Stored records
[Start of section]

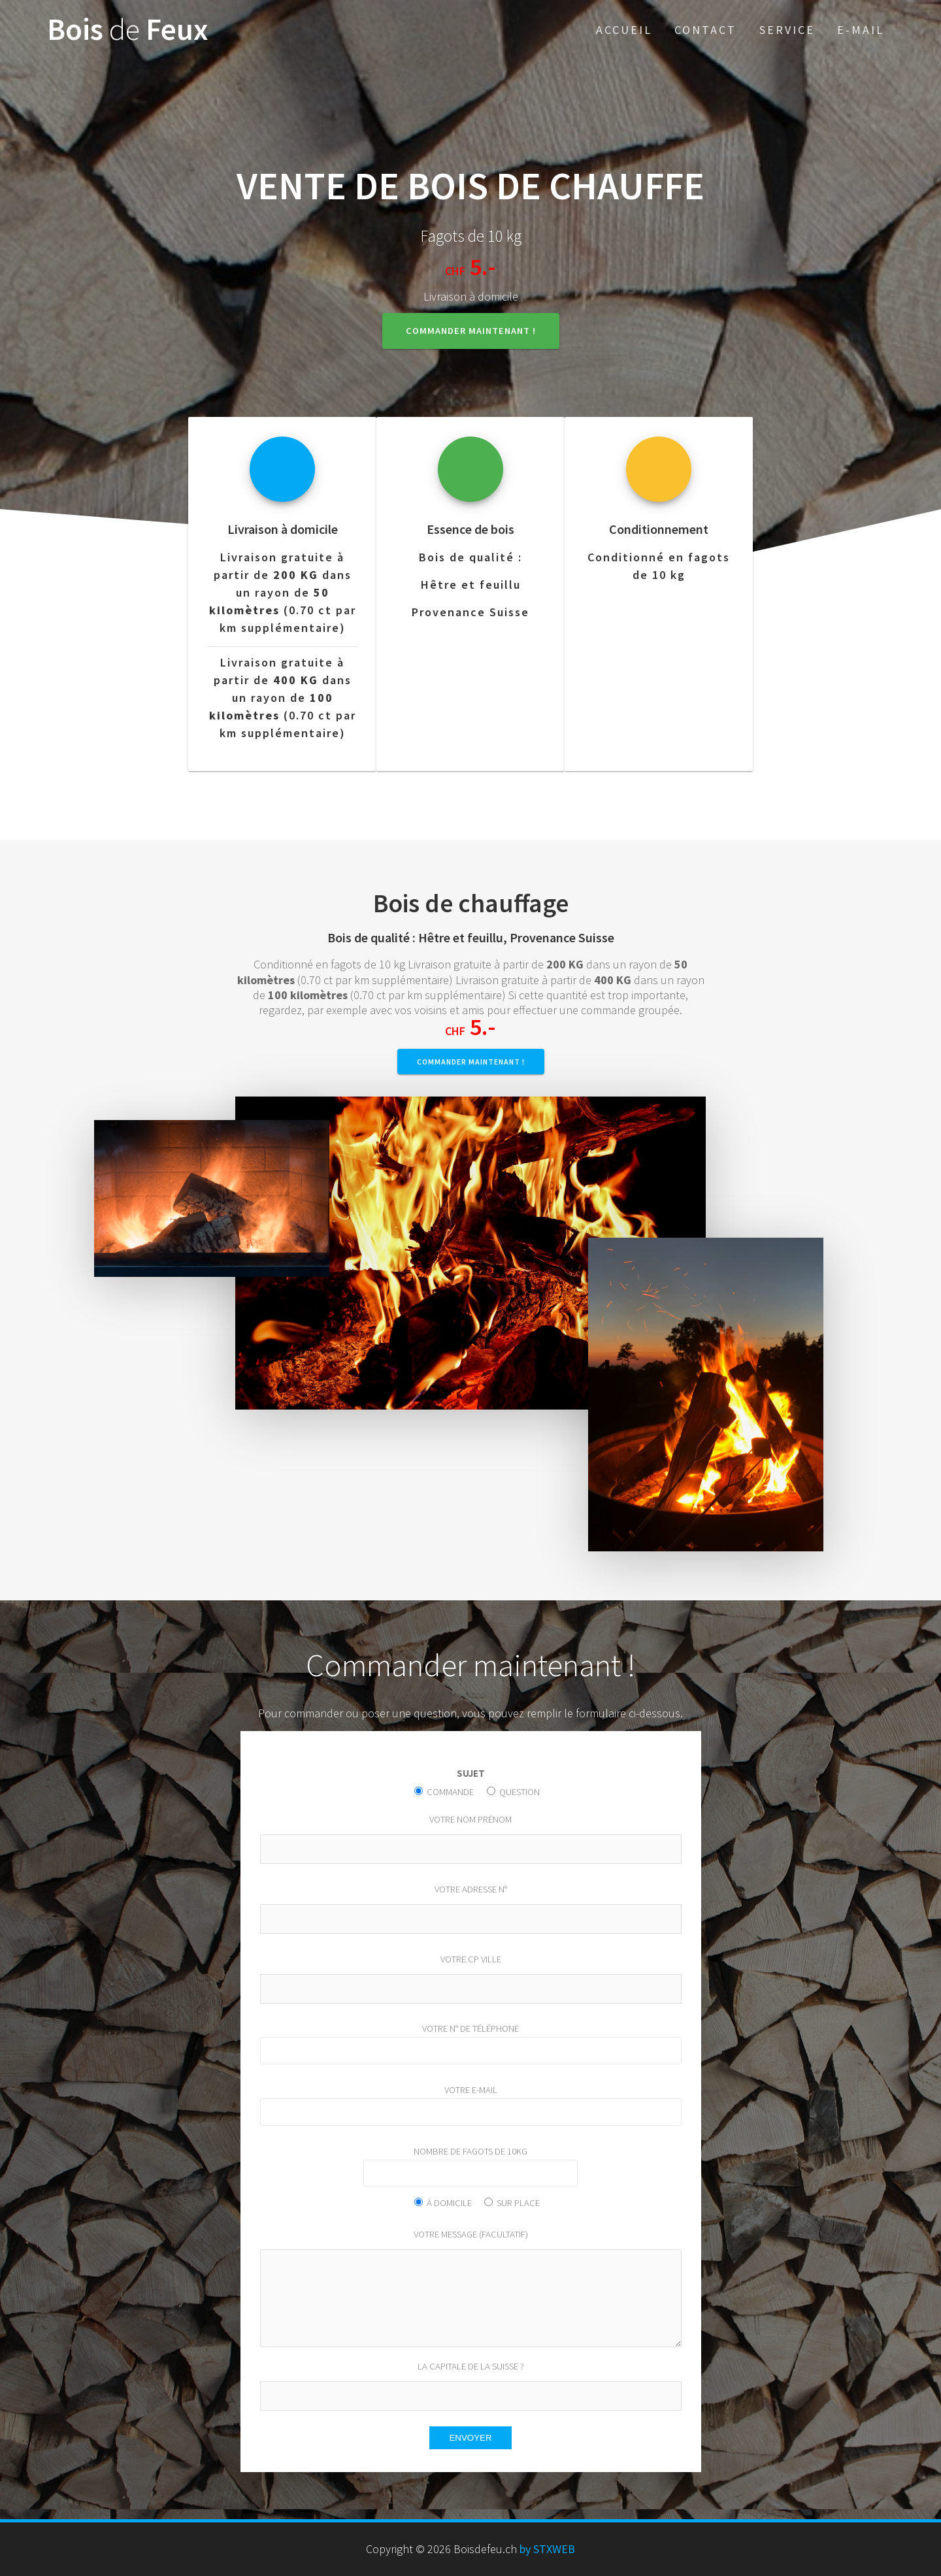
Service (787, 29)
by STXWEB (546, 2548)
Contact (705, 29)
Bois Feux (127, 29)
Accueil (624, 29)
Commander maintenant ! (471, 331)
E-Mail (860, 29)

[End of section]

Return all of the data exactly as written, and drop the pictures.

Answer for this exercise:
Service (787, 29)
by STXWEB (546, 2548)
Contact (705, 29)
Bois Feux (127, 29)
Accueil (624, 29)
Commander maintenant ! (471, 331)
E-Mail (860, 29)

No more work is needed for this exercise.